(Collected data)

= = = = =

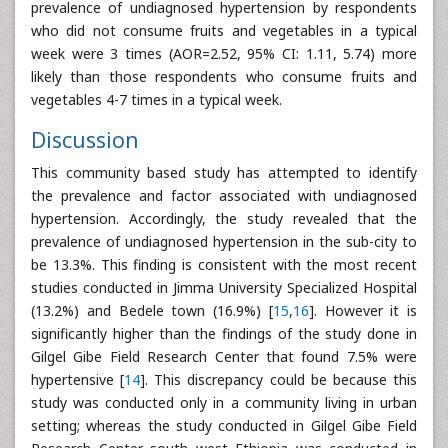
prevalence of undiagnosed hypertension by respondents
who did not consume fruits and vegetables in a typical
week were 3 times (AOR=2.52, 95% CI: 1.11, 5.74) more
likely than those respondents who consume fruits and
vegetables 4-7 times in a typical week.
Discussion
This community based study has attempted to identify
the prevalence and factor associated with undiagnosed
hypertension. Accordingly, the study revealed that the
prevalence of undiagnosed hypertension in the sub-city to
be 13.3%. This finding is consistent with the most recent
studies conducted in Jimma University Specialized Hospital
(13.2%) and Bedele town (16.9%) [
15
,
16
]. However it is
significantly higher than the findings of the study done in
Gilgel Gibe Field Research Center that found 7.5% were
hypertensive [
14
]. This discrepancy could be because this
study was conducted only in a community living in urban
setting; whereas the study conducted in Gilgel Gibe Field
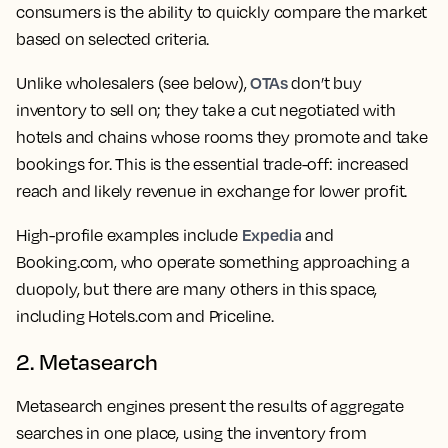
consumers is the ability to quickly compare the market
based on selected criteria.
OTAs
Unlike wholesalers (see below),
don’t buy
inventory to sell on; they take a cut negotiated with
hotels and chains whose rooms they promote and take
bookings for. This is the essential trade-off: increased
reach and likely revenue in exchange for lower profit.
Expedia
High-profile examples include
and
Booking.com, who operate something approaching a
duopoly, but there are many others in this space,
including Hotels.com and Priceline.
2. Metasearch
Metasearch engines present the results of aggregate
searches in one place, using the inventory from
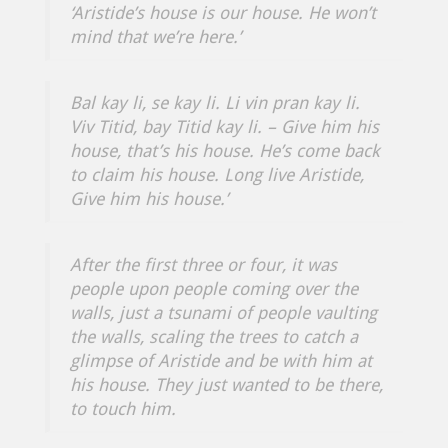
‘Aristide’s house is our house. He won’t
mind that we’re here.’
Bal kay li, se kay li. Li vin pran kay li.
Viv Titid, bay Titid kay li.
– Give him his
house, that’s his house. He’s come back
to claim his house. Long live Aristide,
Give him his house.’
After the first three or four, it was
people upon people coming over the
walls, just a tsunami of people vaulting
the walls, scaling the trees to catch a
glimpse of Aristide and be with him at
his house. They just wanted to be there,
to touch him.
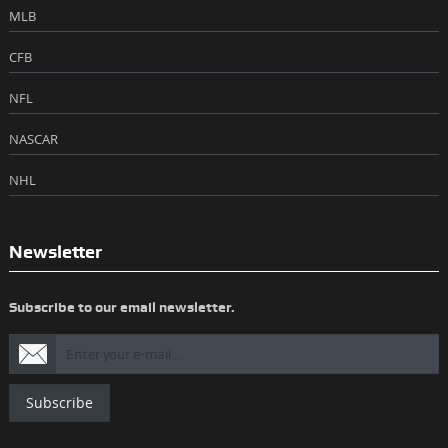
MLB
CFB
NFL
NASCAR
NHL
Newsletter
Subscribe to our email newsletter.
Subscribe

= = = = =

- [Description of the task]: Return the stretch of data that begins with the line showing "vegetables 4-7 times in a typical week." and goes on through the line showing "Metasearch engines present", exactly, with pictures removed.

- [Final answer]:
vegetables 4-7 times in a typical week.
Discussion
This community based study has attempted to identify
the prevalence and factor associated with undiagnosed
hypertension. Accordingly, the study revealed that the
prevalence of undiagnosed hypertension in the sub-city to
be 13.3%. This finding is consistent with the most recent
studies conducted in Jimma University Specialized Hospital
(13.2%) and Bedele town (16.9%) [
15
,
16
]. However it is
significantly higher than the findings of the study done in
Gilgel Gibe Field Research Center that found 7.5% were
hypertensive [
14
]. This discrepancy could be because this
study was conducted only in a community living in urban
setting; whereas the study conducted in Gilgel Gibe Field
consumers is the ability to quickly compare the market
based on selected criteria.
OTAs
Unlike wholesalers (see below),
don’t buy
inventory to sell on; they take a cut negotiated with
hotels and chains whose rooms they promote and take
bookings for. This is the essential trade-off: increased
reach and likely revenue in exchange for lower profit.
Expedia
High-profile examples include
and
Booking.com, who operate something approaching a
duopoly, but there are many others in this space,
including Hotels.com and Priceline.
2. Metasearch
Metasearch engines present the results of aggregate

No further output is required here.